Em Portugal temos várias questões. A legislação, por exemplo, encontra-se desatualizada. Permite ainda, por exemplo, a exploração não sustentável de muitos recursos marinhos. Além disso, existe muita permeabilidade relativamente a práticas que podem ser altamente destrutivas para os ecossistemas marinhos. Algumas são permitidas, por incrível que pareça. Há ainda, a questão do incumprimento das regras, nas quais as pessoas simplesmente decidem ignorar e transgredir a lei. A falta de policiamento e de vigilância, que, por vezes, acontece por falta de recursos, é também um problema. Essas são algumas questões que importa resolver rapidamente para garantir a sobrevivência dos ecossistemas ameaçados. Mas essencialmente, e parece-me que esta é a questão principal, falta educar e sensibilizar as pessoas. É preciso uma aposta muito forte na educação e na sensibilização ambiental. É importante trabalhar com várias faixas etárias, especialmente com crianças, pois serão elas quem amanhã irá decidir. É fundamental formar as crianças para que elas tenham a devida apreciação da importância da manutenção e preservação da biodiversidade e dos ecossistemas, para que assim consigamos viver num planeta habitável e com condições de vida. Nós temos esse direito, mas os animais, que já cá existiam, também o têm.

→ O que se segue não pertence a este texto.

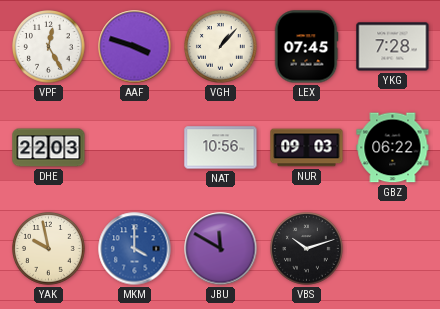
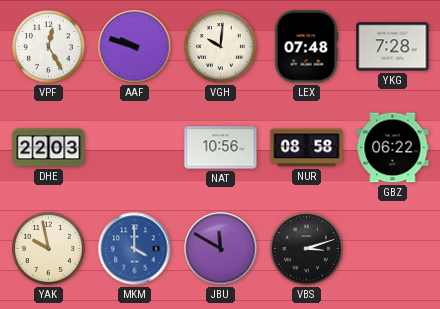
AAF: 3:48 -> 9:48
VGH: 1:07 -> 10:01
LEX: 07:45 -> 07:48
NUR: 09:03 -> 08:58
VBS: 10:12 -> 3:12
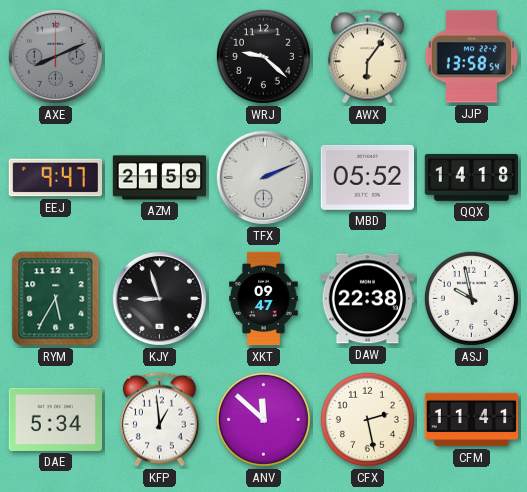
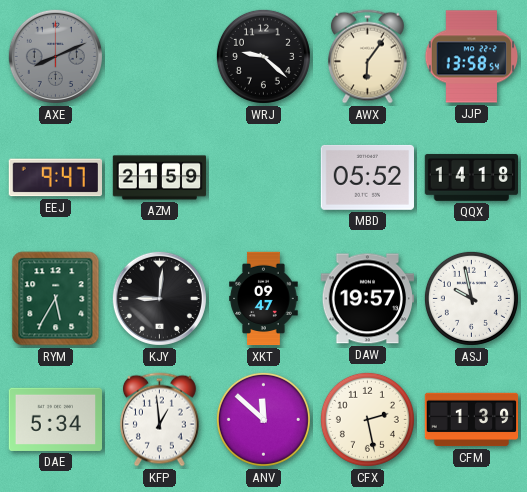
TFX: 2:11 -> none
KJY: 8:57 -> 9:01
DAW: 22:38 -> 19:57
CFM: 11:41 -> 1:39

E o cidadão comum, o que pode fazer para proteger a vida marinha?
Há imensas coisas que podemos fazer. Primeiramente, procurarmos fontes fiáveis de informação, não acreditar em tudo o que vemos no Facebook. Além disso, podemos envolver-nos em ações que existem pelo país. Depois, também podemos participar em iniciativas para conhecer a vida marinha. Há imensas atividades que nos permitem estar mais perto do mar e da vida marinha, como a limpeza de praia, por exemplo. É necessário conhecermos mais e só conhecendo é que começamos a desenvolver empatia e, após gostarmos das coisas, estamos dispostos a preservá-las. Portanto, é importante nós estarmos dispostos a aprender sobre esses assuntos. Outro fator importante está relacionado com o consumo. É necessário sermos consumidores conscientes. É fundamental procurarmos opções que são sustentáveis. Devemos recusar a pesca de arrasto, um autêntico crime ambiental, o qual penso que será abolido mundialmente em dez, quinze anos. Espero eu. Pesca de arrasto é um crime ambiental e será curioso no futuro olharmos para trás e tentarmos compreender como é que se permitiu que esta atividade acontecesse sabendo o que sabemos hoje. Hoje em dia, quase todos peixes que estão em exposição, quando vamos às compras, têm uma etiqueta que diz onde foi capturado, a técnica e o tipo de pesca utilizado. Essa informação está disponível ao consumidor. Assim, podemos optar por produtos com preocupações ecológicas. Além disso, o Instituto Português do Mar e da Atmosfera (IPMA), o Oceanário de Lisboa e várias associações trabalham para ajudar o consumidor a fazer a escolha certa, isto é, de espécies que não estão ameaçadas, que são capturadas de modo sustentável e provenientes de stocks de pesca estáveis e equilibrados. Parte de nós, consumidores, optarmos, cada vez mais, por opções mais conscientes e sustentáveis e a indústria responderá. Dessa forma, estamos a mudar a indústria toda ao invés de esperar que venha nova legislação e novas práticas. É fundamental trabalharmos de baixo para cima para invertermos esta situação o mais rapidamente possível.